The European Court of Human Rights granted permission to the AIRE Centre, ILGA-Europe and the ICJ for a third-party intervention in the case of Pavla Sabalić v. Croatia (Application No. 50231/13).
In their joint brief lodged with the Court on 9 May 2014, the Advice on Individual Rights in Europe Centre (AIRE Centre), the European Region of the International Lesbian, Gay, Bisexual, Trans and Intersex Association (ILGA-Europe) and the ICJ present an overview of the prevalence and nature of violent crimes motivated, in whole or in part, by prejudice against people’s real or imputed sexual orientation and/or gender identity in Council of Europe Member States, and the manner in which those States have, or have not, responded to these crimes.

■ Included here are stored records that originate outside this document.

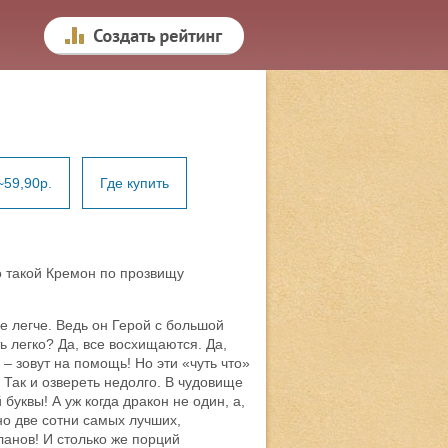
~59,90р.
Где купить
о такой Кремон по прозвищу
е легче. Ведь он Герой с большой
ть легко? Да, все восхищаются. Да,
 – зовут на помощь! Но эти «чуть что»
 Так и озвереть недолго. В чудовище
буквы! А уж когда дракон не один, а,
но две сотни самых лучших,
анов! И столько же порций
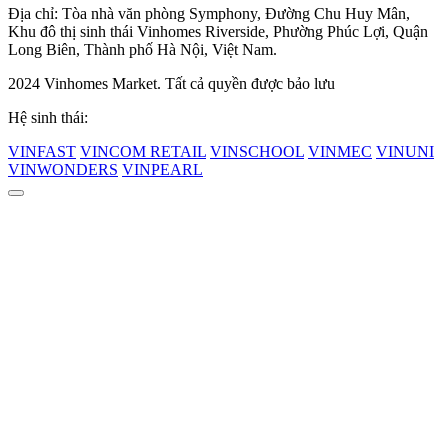
Địa chỉ: Tòa nhà văn phòng Symphony, Đường Chu Huy Mân,
Khu đô thị sinh thái Vinhomes Riverside, Phường Phúc Lợi, Quận
Long Biên, Thành phố Hà Nội, Việt Nam.
2024 Vinhomes Market. Tất cả quyền được bảo lưu
Hệ sinh thái:
VINFAST
VINCOM RETAIL
VINSCHOOL
VINMEC
VINUNI
VINWONDERS
VINPEARL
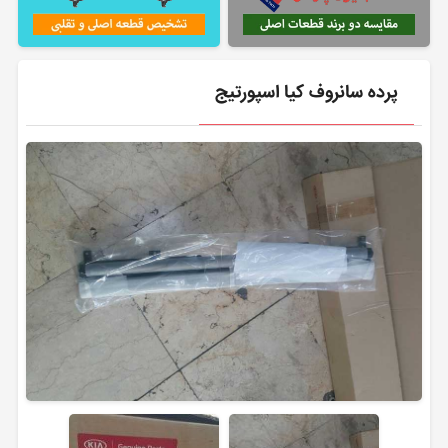
پرده سانروف کیا اسپورتیج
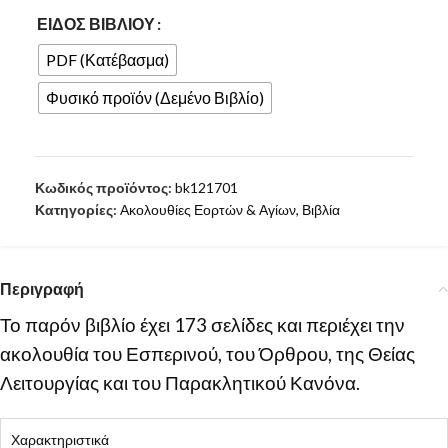
ΕΊΔΟΣ ΒΙΒΛΊΟΥ
PDF (Κατέβασμα)
Φυσικό προϊόν (Δεμένο Βιβλίο)
Κωδικός προϊόντος:
bk121701
Κατηγορίες:
Ακολουθίες Εορτών & Αγίων
,
Βιβλία
Περιγραφή
Το παρόν βιβλίο έχει 173 σελίδες και περιέχει την
ακολουθία του Εσπερινού, του Όρθρου, της Θείας
Λειτουργίας και του Παρακλητικού Κανόνα.
Χαρακτηριστικά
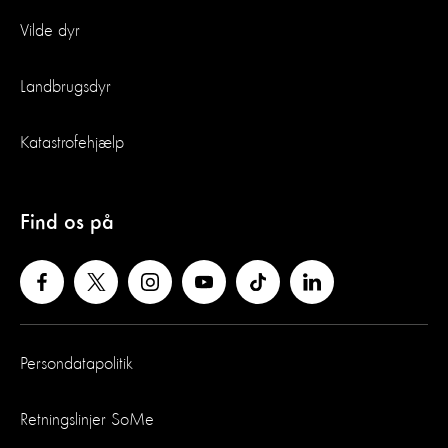
Vilde dyr
Landbrugsdyr
Katastrofehjælp
Find os på
Persondatapolitik
Retningslinjer SoMe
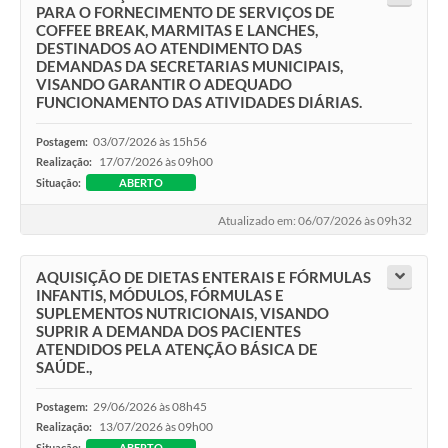
PARA O FORNECIMENTO DE SERVIÇOS DE
COFFEE BREAK, MARMITAS E LANCHES,
DESTINADOS AO ATENDIMENTO DAS
DEMANDAS DA SECRETARIAS MUNICIPAIS,
VISANDO GARANTIR O ADEQUADO
FUNCIONAMENTO DAS ATIVIDADES DIÁRIAS.
03/07/2026 às 15h56
Postagem:
17/07/2026 às 09h00
Realização:
Situação:
ABERTO
Atualizado em: 06/07/2026 às 09h32
AQUISIÇÃO DE DIETAS ENTERAIS E FÓRMULAS
INFANTIS, MÓDULOS, FÓRMULAS E
SUPLEMENTOS NUTRICIONAIS, VISANDO
SUPRIR A DEMANDA DOS PACIENTES
ATENDIDOS PELA ATENÇÃO BÁSICA DE
SAÚDE.,
29/06/2026 às 08h45
Postagem:
13/07/2026 às 09h00
Realização:
Situação:
ABERTO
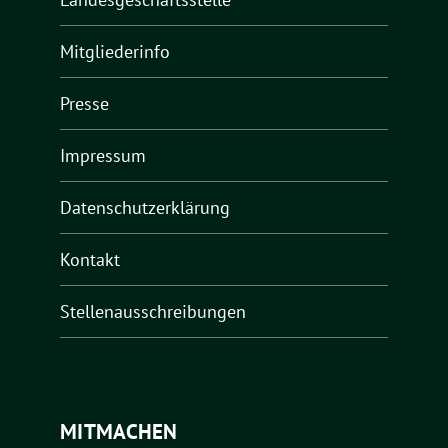
Mitgliederinfo
Presse
Impressum
Datenschutzerklärung
Kontakt
Stellenausschreibungen
MITMACHEN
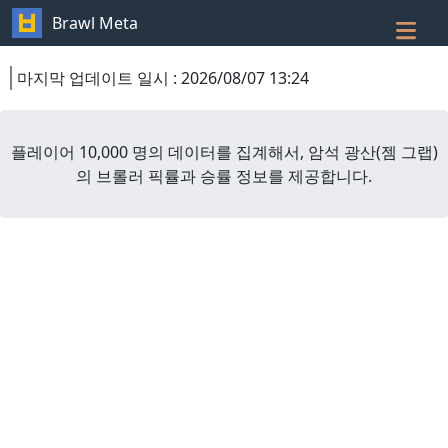
Brawl Meta
마지막 업데이트 일시
:
2026/08/07 13:24
플레이어 10,000 명의 데이터를 집계해서,
암석 광산
(
젬 그랩
)
의 브롤러 픽률과 승률 정보를 제공합니다.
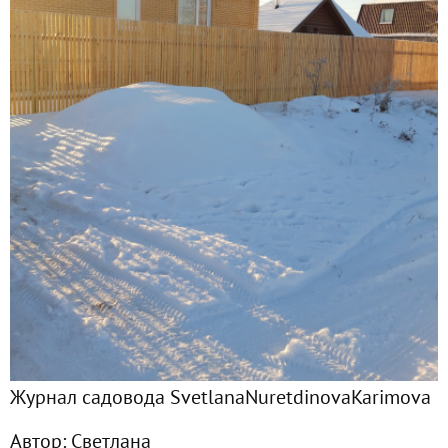
Главная
Подписчики
3
Все публикации
9
Фото
7
Сейчас обсуждают
Живность в грядке
Зимние посиделки
Журнал садовода SvetlanaNuretdinovaKarimova
Планы, или Закупилась так закупилась
Автор:
Светлана
Перебирая фото...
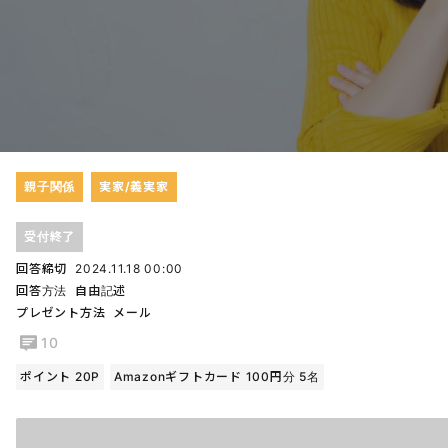
親子関係
実家/義実家
受付終了
回答締切
2024.11.18 00:00
回答方法
自由記述
プレゼント方法
メール
10
ポイント 20P
Amazonギフトカード 100円分 5名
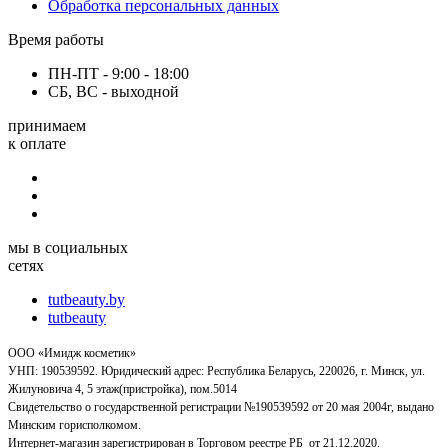
Обработка персональных данных
Время работы
ПН-ПТ - 9:00 - 18:00
СБ, ВС - выходной
принимаем
к оплате
мы в социальных
сетях
tutbeauty.by
tutbeauty
ООО «Имидж косметик»
УНП: 190539592. Юридический адрес: Республика Беларусь, 220026, г. Минск, ул.
Жилуновича 4, 5 этаж(пристройка), пом.5014
Свидетельство о государственной регистрации №190539592 от 20 мая 2004г, выдано
Минским горисполкомом.
Интернет-магазин зарегистрирован в Торговом реестре РБ от 21.12.2020.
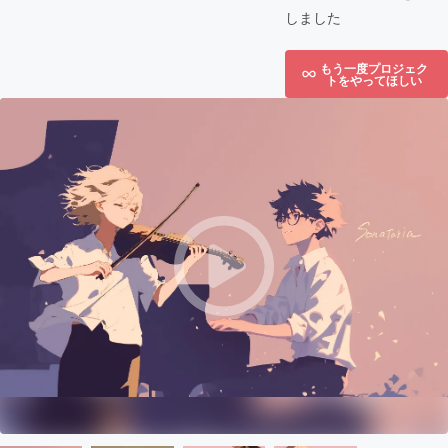
しました
もう一度プロジェク
トをやってほしい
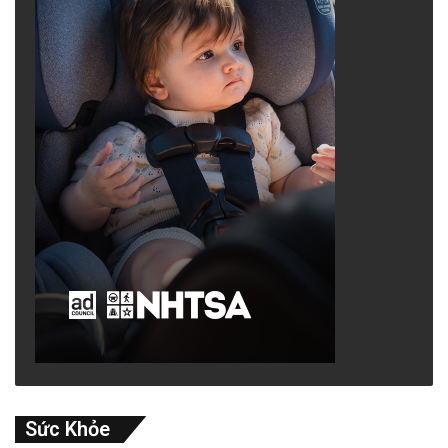
Sức Khỏe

Further, the submissions comprise a survey of international, EU and comparative law addressing procedural and substantive obligations, as relevant, arising from Articles 3, 8, 13 and 14 of the Convention, to secure effective protection, accountability and redress for individuals in respect of violent crimes and the additional obligations when such crimes are based, in whole or in part, on hatred of protected characteristics of individuals, including in particular victims’ real or imputed sexual orientation or gender identity.
Pursuant to their Convention obligations, Contracting Parties are required to take the necessary legislative, administrative, judicial and/or other measures to prevent the commission of violent crimes; and to ensure that if committed they are effectively investigated, prosecuted and, appropriately punished.
There are additional procedural obligations where such acts of violence are motivated in whole or in part by prejudice against an individual’s real or imputed sexual orientation or gender identity, requiring Member States, for example, to take all reasonable steps to establish whether any hatred or prejudice connected to a protected characteristic may have played a role in the violent attack.